● WHAT IS EXPECTED: The result should be every line that contains the word "hiện", taken from the material.

● MATERIAL FOR THE TASK:
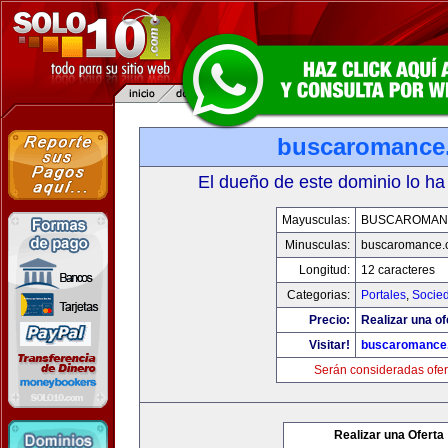
buscaromance
El dueño de este dominio lo ha
Mayusculas:
BUSCAROMAN
Minusculas:
buscaromance.
Longitud:
12 caracteres
Categorias:
Portales
,
Socie
Precio:
Realizar una of
Visitar!
buscaromance
Serán consideradas ofer
Realizar una Oferta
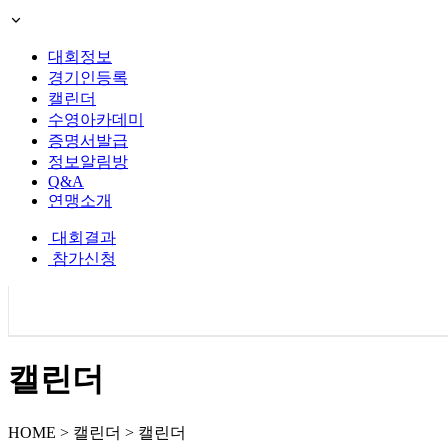
대회정보
경기인등록
캘린더
수영아카데미
증명서발급
정보알림방
Q&A
연맹소개
대회결과
참가신청
캘린더
HOME > 캘린더 > 캘린더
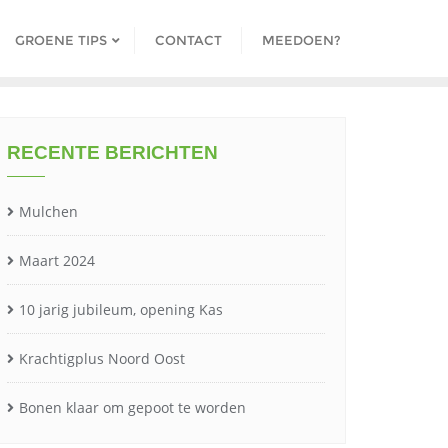
GROENE TIPS
CONTACT
MEEDOEN?
RECENTE BERICHTEN
Mulchen
Maart 2024
10 jarig jubileum, opening Kas
Krachtigplus Noord Oost
Bonen klaar om gepoot te worden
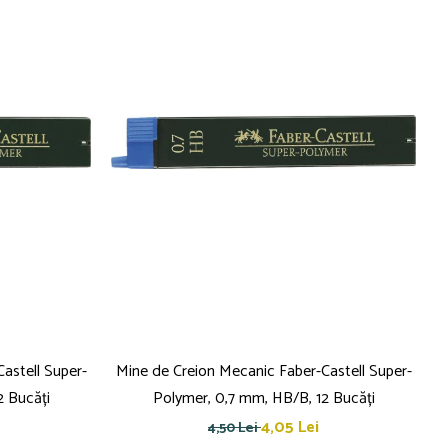
astell Super-
Mine de Creion Mecanic Faber-Castell Super-
2 Bucăți
Polymer, 0,7 mm, HB/B, 12 Bucăți
4,05 Lei
4,50 Lei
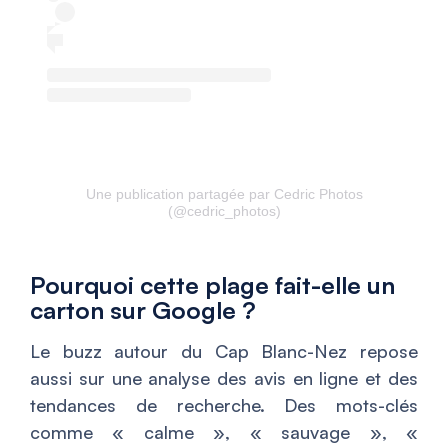
Une publication partagée par Cedric Photos
(@cedric_photos)
Pourquoi cette plage fait-elle un
carton sur Google ?
Le buzz autour du Cap Blanc-Nez repose
aussi sur une analyse des avis en ligne et des
tendances de recherche. Des mots-clés
comme « calme », « sauvage », «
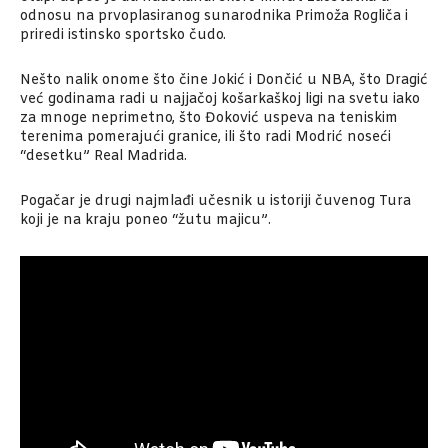
odnosu na prvoplasiranog sunarodnika Primoža Rogliča i
priredi istinsko sportsko čudo.
Nešto nalik onome što čine Jokić i Dončić u NBA, što Dragić
već godinama radi u najjačoj košarkaškoj ligi na svetu iako
za mnoge neprimetno, što Đoković uspeva na teniskim
terenima pomerajući granice, ili što radi Modrić noseći
“desetku” Real Madrida.
Pogačar je drugi najmlađi učesnik u istoriji čuvenog Tura
koji je na kraju poneo “žutu majicu”.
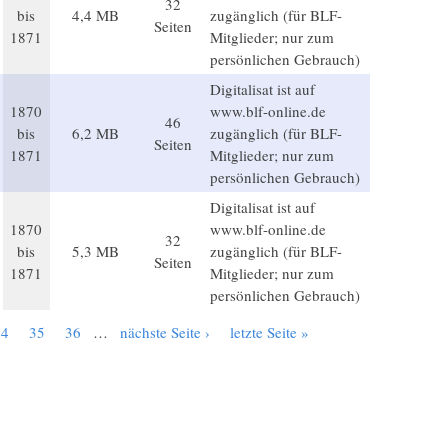
32
bis
4,4 MB
zugänglich (für BLF-
Seiten
1871
Mitglieder; nur zum
persönlichen Gebrauch)
Digitalisat ist auf
1870
www.blf-online.de
46
bis
6,2 MB
zugänglich (für BLF-
Seiten
1871
Mitglieder; nur zum
persönlichen Gebrauch)
Digitalisat ist auf
1870
www.blf-online.de
32
bis
5,3 MB
zugänglich (für BLF-
Seiten
1871
Mitglieder; nur zum
persönlichen Gebrauch)
34
35
36
…
nächste Seite ›
letzte Seite »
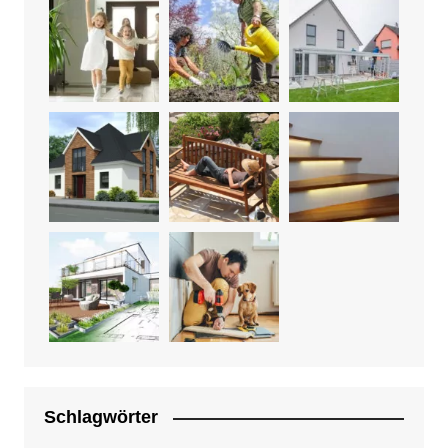
Schlagwörter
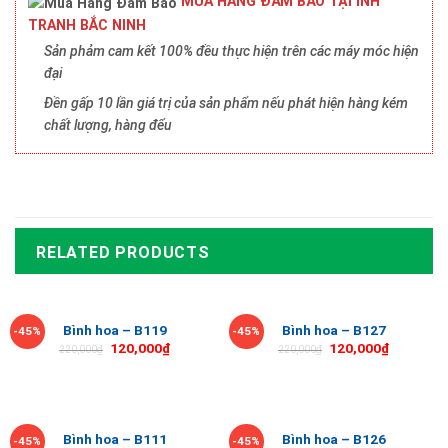
MUA HÀNG ĐẢM BẢO TẠI INH
TRANH BẮC NINH
Sản phảm cam kết 100% đều thực hiện trên các máy móc hiện
đại
Đền gấp 10 lần giá trị của sản phẩm nếu phát hiện hàng kém
chất lượng, hàng đểu
RELATED PRODUCTS
Bình hoa – B119
Bình hoa – B127
-45%
-45%
120,000
₫
120,000
₫
220,000
₫
220,000
₫
Bình hoa – B111
Bình hoa – B126
-45%
-45%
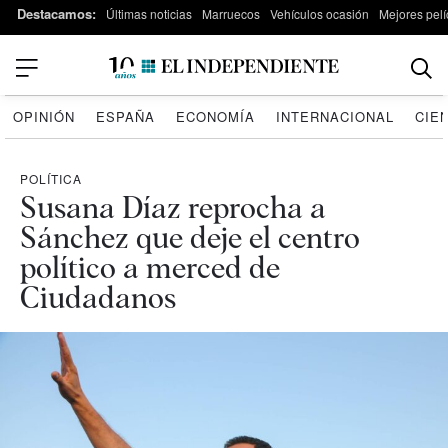
Destacamos:
Últimas noticias
Marruecos
Vehículos ocasión
Mejores pelí
OPINIÓN
ESPAÑA
ECONOMÍA
INTERNACIONAL
CIE
POLÍTICA
Susana Díaz reprocha a
Sánchez que deje el centro
político a merced de
Ciudadanos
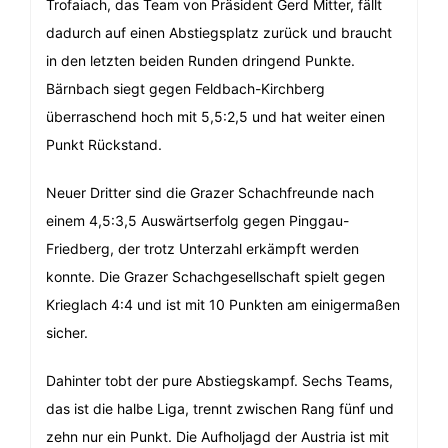
Trofaiach, das Team von Präsident Gerd Mitter, fällt
dadurch auf einen Abstiegsplatz zurück und braucht
in den letzten beiden Runden dringend Punkte.
Bärnbach siegt gegen Feldbach-Kirchberg
überraschend hoch mit 5,5:2,5 und hat weiter einen
Punkt Rückstand.
Neuer Dritter sind die Grazer Schachfreunde nach
einem 4,5:3,5 Auswärtserfolg gegen Pinggau-
Friedberg, der trotz Unterzahl erkämpft werden
konnte. Die Grazer Schachgesellschaft spielt gegen
Krieglach 4:4 und ist mit 10 Punkten am einigermaßen
sicher.
Dahinter tobt der pure Abstiegskampf. Sechs Teams,
das ist die halbe Liga, trennt zwischen Rang fünf und
zehn nur ein Punkt. Die Aufholjagd der Austria ist mit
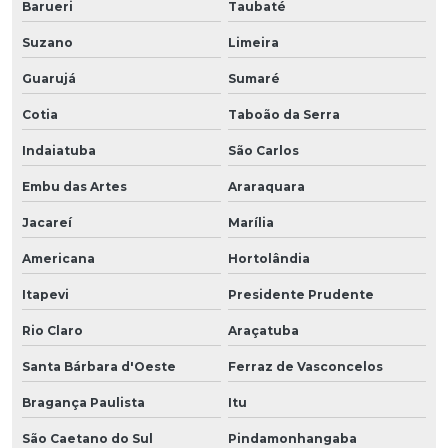
Barueri
Taubaté
Suzano
Limeira
Guarujá
Sumaré
Cotia
Taboão da Serra
Indaiatuba
São Carlos
Embu das Artes
Araraquara
Jacareí
Marília
Americana
Hortolândia
Itapevi
Presidente Prudente
Rio Claro
Araçatuba
Santa Bárbara d'Oeste
Ferraz de Vasconcelos
Bragança Paulista
Itu
São Caetano do Sul
Pindamonhangaba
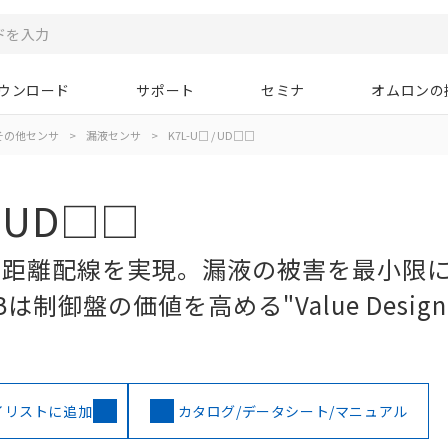
ウンロード
サポート
セミナ
オムロンの
その他センサ
>
漏液センサ
>
K7L-U□ / UD□□
/ UD□□
の長距離配線を実現。漏液の被害を最小限
Bは制御盤の価値を高める"Value Design 
イリストに追加
カタログ/データシート/マニュアル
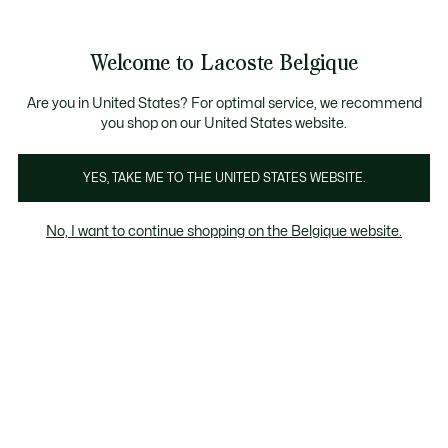
Informatiebanners
CHANCE - Ontdek een selectie afgeprijsde artikelen.
LAST CHANCE - Ontdek een selectie afgeprijsde a
Productafbeeldingengalerij
Welcome to Lacoste Belgique
See
0
0
my
NL
shopping
bag
Are you in United States? For optimal service, we recommend
you shop on our United States website.
YES, TAKE ME TO THE UNITED STATES WEBSITE.
No, I want to continue shopping on the Belgique website.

● REPLY:
Sản phảm cam kết 100% đều thực hiện trên các máy móc hiện
Đền gấp 10 lần giá trị của sản phẩm nếu phát hiện hàng kém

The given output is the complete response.